David Sanchez Burr is a mixed-media artist and assistant professor of media arts and technology at New Mexico Highlands University.  Join him in discussion about New Citadel II and his efforts to convey ideas of maintenance, generation and decay of the complex systems and structures that surround us. New Citadel is an ongoing project that presents a view of social, urban and ecological change through time based art and speaks to theories of urbanism, the postindustrial landscape and shelter as a perpetual social struggle. The work allows for the design, construction, and disintegration of a city to reveal and critique the chaotic processes that make our urban landscape.

Support for the Art Bite series comes from Nevada Arts Council and Nevada Humanities.
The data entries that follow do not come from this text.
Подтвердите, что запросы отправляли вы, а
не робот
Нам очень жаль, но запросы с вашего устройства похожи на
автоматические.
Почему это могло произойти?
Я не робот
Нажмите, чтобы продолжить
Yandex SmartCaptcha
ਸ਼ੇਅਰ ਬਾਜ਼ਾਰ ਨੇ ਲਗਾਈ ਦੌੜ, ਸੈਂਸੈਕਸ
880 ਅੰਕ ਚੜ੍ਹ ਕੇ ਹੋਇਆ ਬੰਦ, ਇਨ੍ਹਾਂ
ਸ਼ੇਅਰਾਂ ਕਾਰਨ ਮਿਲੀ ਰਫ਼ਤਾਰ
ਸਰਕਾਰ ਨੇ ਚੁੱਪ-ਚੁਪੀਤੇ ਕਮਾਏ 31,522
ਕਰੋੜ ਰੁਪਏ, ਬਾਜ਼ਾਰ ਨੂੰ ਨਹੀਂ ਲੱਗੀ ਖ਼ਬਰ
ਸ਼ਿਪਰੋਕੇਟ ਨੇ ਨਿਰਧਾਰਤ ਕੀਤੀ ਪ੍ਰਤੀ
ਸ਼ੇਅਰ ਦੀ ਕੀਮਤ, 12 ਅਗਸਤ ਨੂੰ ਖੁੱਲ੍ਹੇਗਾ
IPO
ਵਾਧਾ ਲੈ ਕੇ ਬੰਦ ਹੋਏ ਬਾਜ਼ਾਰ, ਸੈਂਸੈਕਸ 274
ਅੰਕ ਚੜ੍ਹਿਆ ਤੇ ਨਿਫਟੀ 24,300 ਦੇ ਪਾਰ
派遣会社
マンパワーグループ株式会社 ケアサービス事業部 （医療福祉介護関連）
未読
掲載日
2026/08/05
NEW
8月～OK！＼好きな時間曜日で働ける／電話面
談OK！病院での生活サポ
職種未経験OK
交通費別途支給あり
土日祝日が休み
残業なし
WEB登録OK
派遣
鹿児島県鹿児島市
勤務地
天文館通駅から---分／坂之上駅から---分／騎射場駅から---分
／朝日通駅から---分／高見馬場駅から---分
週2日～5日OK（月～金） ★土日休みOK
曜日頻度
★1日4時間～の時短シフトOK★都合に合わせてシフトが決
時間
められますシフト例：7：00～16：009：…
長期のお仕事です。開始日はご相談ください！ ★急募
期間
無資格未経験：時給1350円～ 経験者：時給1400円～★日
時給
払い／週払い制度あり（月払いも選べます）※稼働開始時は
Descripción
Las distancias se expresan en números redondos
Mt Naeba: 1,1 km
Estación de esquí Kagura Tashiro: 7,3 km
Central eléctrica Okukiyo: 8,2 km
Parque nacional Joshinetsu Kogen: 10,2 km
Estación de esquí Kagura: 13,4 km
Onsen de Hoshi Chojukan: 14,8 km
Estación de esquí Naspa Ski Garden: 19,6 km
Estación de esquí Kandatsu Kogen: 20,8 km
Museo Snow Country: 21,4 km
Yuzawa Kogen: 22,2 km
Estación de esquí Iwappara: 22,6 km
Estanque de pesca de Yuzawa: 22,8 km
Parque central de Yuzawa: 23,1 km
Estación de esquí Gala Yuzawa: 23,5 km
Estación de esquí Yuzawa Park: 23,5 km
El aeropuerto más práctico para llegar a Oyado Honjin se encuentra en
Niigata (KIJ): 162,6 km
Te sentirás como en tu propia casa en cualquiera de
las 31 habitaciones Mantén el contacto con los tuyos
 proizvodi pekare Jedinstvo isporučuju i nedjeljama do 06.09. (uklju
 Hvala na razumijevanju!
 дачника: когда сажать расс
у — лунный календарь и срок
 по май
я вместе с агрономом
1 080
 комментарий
Joseph DeLappe on Drone Strike Visualizations

Join University of Nevada, Reno Art and Digital Media Professor Joseph DeLappe as he discusses his collaborative project to create an installation to map, via sculptural and electronic components, the history of ongoing US drone strikes in the North Waziristan region of Pakistan. The work includes 3D printed paper reproductions of MQ9 Predator Drones, arranged in a pattern of documented drone strikes around the town of Mir Ali.

Support for the Art Bite series comes from Nevada Arts Council and Nevada Humanities.

Ai Weiwei: A Perspective on Two Centuries of Cultural Misunderstandings

Join Dr. Janet Baker, Curator of Asian Art at the Phoenix Art Museum, as she discusses her personal experiences, Ai Weiwei’s career, and the zodiac heads in historical and cross-cultural contexts. Dr. Baker draws upon the time she spent in New York City getting to know many contemporary Chinese artists, including Ai Weiwei.

Circle of Animals/Zodiac Heads: Gold, currently on display in the Feature Gallery North, engages issues of looting, repatriation, and cultural heritage while expanding upon ongoing themes in Ai’s work of the fake and copy in relation to the original.  Dr. Baker’s lecture brings the zodiac head to life by providing her unique insights into the complex cultural relationships in the East and the role of Ai Weiwei’s social activism.

Photographer Tarek Al-Ghoussein on k-Files

Born in Kuwait and educated in New York and New Mexico, Tarek Al-Ghoussein returned to his native land to document its history and discovered a landscape transformed by development. The prominent photographer is best known for his works that combine elements of landscape and portrait photography. 

This exhibition features twelve photographic prints from the artist’s K-Files series, as well as a sampling of new works from his Al Sawaber series, both focused on his experience in his native Kuwait. Join Al-Ghoussein, whose work has been featured in the Venice Biennale, as he discusses his work, in conversation with Curator of Contemporary Art JoAnne Northrup.

Support for the Art Bite series comes from Nevada Arts Council and Nevada Humanities.

Meet the Artist: Dennis Parks

Dennis Parks is a ceramist who moved to the rural ghost town of Tuscarora in 1966, where he established the internationally-known Tuscarora Pottery School. Parks pioneered a process using native clays that are single-fired in kilns fueled with recycled crankcase oil. Recognized for his innovative use of text, Parks often imprints written fragments from classical literature, political puns, and poetry onto his works.

His stoneware has been honored worldwide for its wide range of inventive forms and his work has been exhibited in museums in over twenty countries around the world.  In celebration of the opening of Land, Language and Clay, join Dennis Parks for an intimate and informal evening of dialogue and conversation about his life and work.